▶

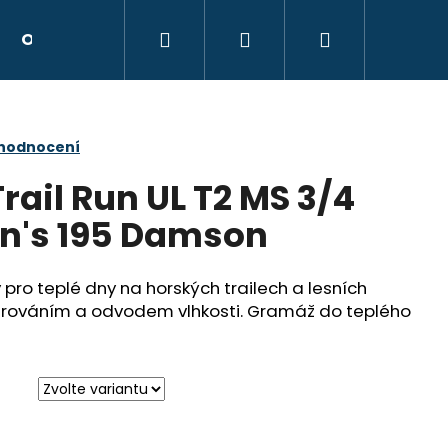
Hledat
Přihlášení
Nákupní
Obchodní podmínky
Kontakty
Hodnocen
košík
 hodnocení
rail Run UL T2 MS 3/4
's 195 Damson
ro teplé dny na horských trailech a lesních
strováním a odvodem vlhkosti. Gramáž do teplého
Následující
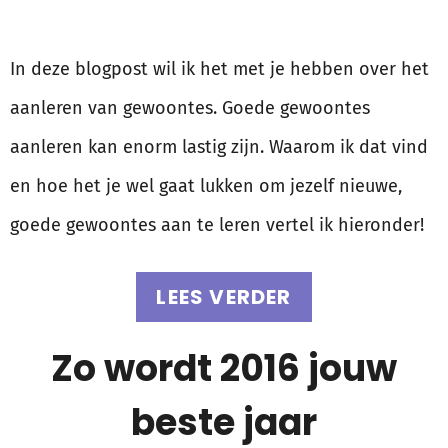
In deze blogpost wil ik het met je hebben over het
aanleren van gewoontes. Goede gewoontes
aanleren kan enorm lastig zijn. Waarom ik dat vind
en hoe het je wel gaat lukken om jezelf nieuwe,
goede gewoontes aan te leren vertel ik hieronder!
LEES VERDER
Zo wordt 2016 jouw
beste jaar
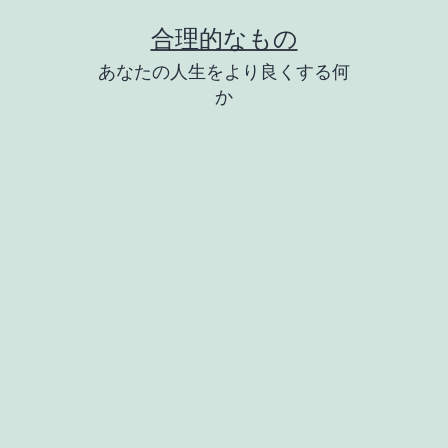
コ
合理的なもの
ン
あなたの人生をより良くする何
テ
か
ン
ツ
へ
ス
キ
ッ
プ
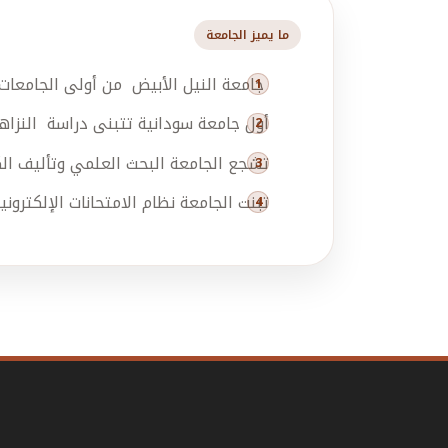
ما يميز الجامعة
جامعة النيل الأبيض من أولى الجامعات 
أول جامعة سودانية تتبنى دراسة النزاه
تشجع الجامعة البحث العلمي وتأليف الكتب المنه
تبنت الجامعة نظام الامتحانات الإلكترون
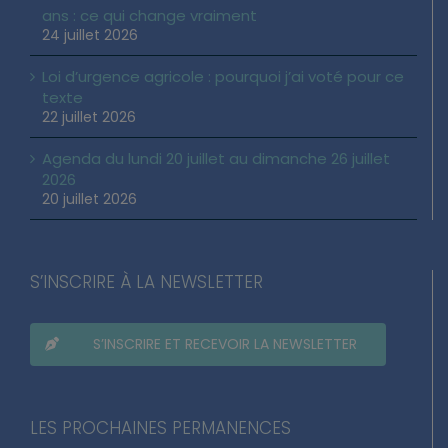
ans : ce qui change vraiment
24 juillet 2026
Loi d’urgence agricole : pourquoi j’ai voté pour ce
texte
22 juillet 2026
Agenda du lundi 20 juillet au dimanche 26 juillet
2026
20 juillet 2026
S’INSCRIRE À LA NEWSLETTER
S’INSCRIRE ET RECEVOIR LA NEWSLETTER
LES PROCHAINES PERMANENCES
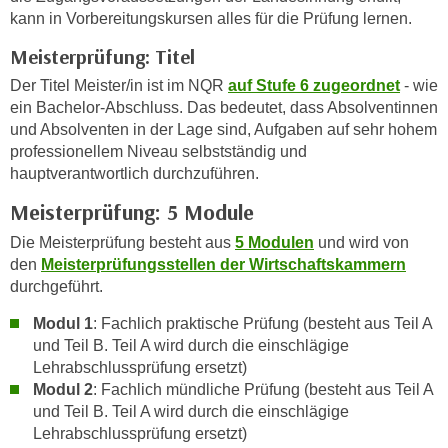
n
kann in Vorbereitungskursen alles für die Prüfung lernen.
h
u
C
Meisterprüfung: Titel
r
o
C
Der Titel Meister/in ist im NQR
auf Stufe 6 zugeordnet
- wie
o
o
ein Bachelor-Abschluss. Das bedeutet, dass Absolventinnen
k
o
und Absolventen in der Lage sind, Aufgaben auf sehr hohem
i
k
professionellem Niveau selbstständig und
e
hauptverantwortlich durchzuführen.
i
s
e
Meisterprüfung: 5 Module
v
s
o
Die Meisterprüfung besteht aus
5 Modulen
und wird von
,
n
den
Meisterprüfungsstellen der Wirtschaftskammern
d
durchgeführt.
U
i
S
e
Modul 1
: Fachlich praktische Prüfung (besteht aus Teil A
-
f
und Teil B. Teil A wird durch die einschlägige
a
ü
Lehrabschlussprüfung ersetzt)
m
Modul 2
: Fachlich mündliche Prüfung (besteht aus Teil A
r
e
und Teil B. Teil A wird durch die einschlägige
d
r
Lehrabschlussprüfung ersetzt)
i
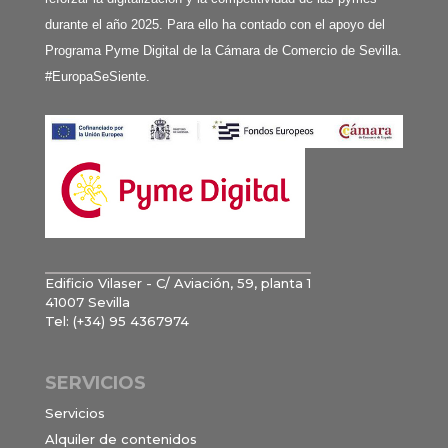
durante el año 2025. Para ello ha contado con el apoyo del
Programa Pyme Digital de la Cámara de Comercio de Sevilla.
#EuropaSeSiente.
Edificio Vilaser - C/ Aviación, 59, planta 1
41007 Sevilla
Tel: (+34) 95 4367974
SERVICIOS
Servicios
Alquiler de contenidos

◀

__PROBLEM TO SOLVE__:
Wherever a picture appears in the records above, leave it out and transcribe everything else exactly.

__EXERCISE ANSWER__:
Hledat
Přihlášení
Nákupní
Obchodní podmínky
Kontakty
Hodnocen
košík
 hodnocení
rail Run UL T2 MS 3/4
's 195 Damson
ro teplé dny na horských trailech a lesních
strováním a odvodem vlhkosti. Gramáž do teplého
Následující
In deze blogpost wil ik het met je hebben over het
aanleren van gewoontes. Goede gewoontes
aanleren kan enorm lastig zijn. Waarom ik dat vind
en hoe het je wel gaat lukken om jezelf nieuwe,
goede gewoontes aan te leren vertel ik hieronder!
LEES VERDER
Zo wordt 2016 jouw
beste jaar
コ
合理的なもの
ン
あなたの人生をより良くする何
テ
か
ン
ツ
へ
ス
キ
ッ
プ
ما يميز الجامعة
جامعة النيل الأبيض من أولى الجامعات 
أول جامعة سودانية تتبنى دراسة النزاه
تشجع الجامعة البحث العلمي وتأليف الكتب المنه
تبنت الجامعة نظام الامتحانات الإلكترون
ans : ce qui change vraiment
24 juillet 2026
Loi d’urgence agricole : pourquoi j’ai voté pour ce
texte
22 juillet 2026
Agenda du lundi 20 juillet au dimanche 26 juillet
2026
20 juillet 2026
S’INSCRIRE À LA NEWSLETTER
S’INSCRIRE ET RECEVOIR LA NEWSLETTER
LES PROCHAINES PERMANENCES
n
kann in Vorbereitungskursen alles für die Prüfung lernen.
h
u
C
Meisterprüfung: Titel
r
o
C
Der Titel Meister/in ist im NQR
auf Stufe 6 zugeordnet
- wie
o
o
ein Bachelor-Abschluss. Das bedeutet, dass Absolventinnen
k
o
und Absolventen in der Lage sind, Aufgaben auf sehr hohem
i
k
professionellem Niveau selbstständig und
e
hauptverantwortlich durchzuführen.
i
s
e
Meisterprüfung: 5 Module
v
s
o
Die Meisterprüfung besteht aus
5 Modulen
und wird von
,
n
den
Meisterprüfungsstellen der Wirtschaftskammern
d
durchgeführt.
U
i
S
e
Modul 1
: Fachlich praktische Prüfung (besteht aus Teil A
-
f
und Teil B. Teil A wird durch die einschlägige
a
ü
Lehrabschlussprüfung ersetzt)
m
Modul 2
: Fachlich mündliche Prüfung (besteht aus Teil A
r
e
und Teil B. Teil A wird durch die einschlägige
d
r
Lehrabschlussprüfung ersetzt)
i
durante el año 2025. Para ello ha contado con el apoyo del
Programa Pyme Digital de la Cámara de Comercio de Sevilla.
#EuropaSeSiente.
Edificio Vilaser - C/ Aviación, 59, planta 1
41007 Sevilla
Tel: (+34) 95 4367974
SERVICIOS
Servicios
Alquiler de contenidos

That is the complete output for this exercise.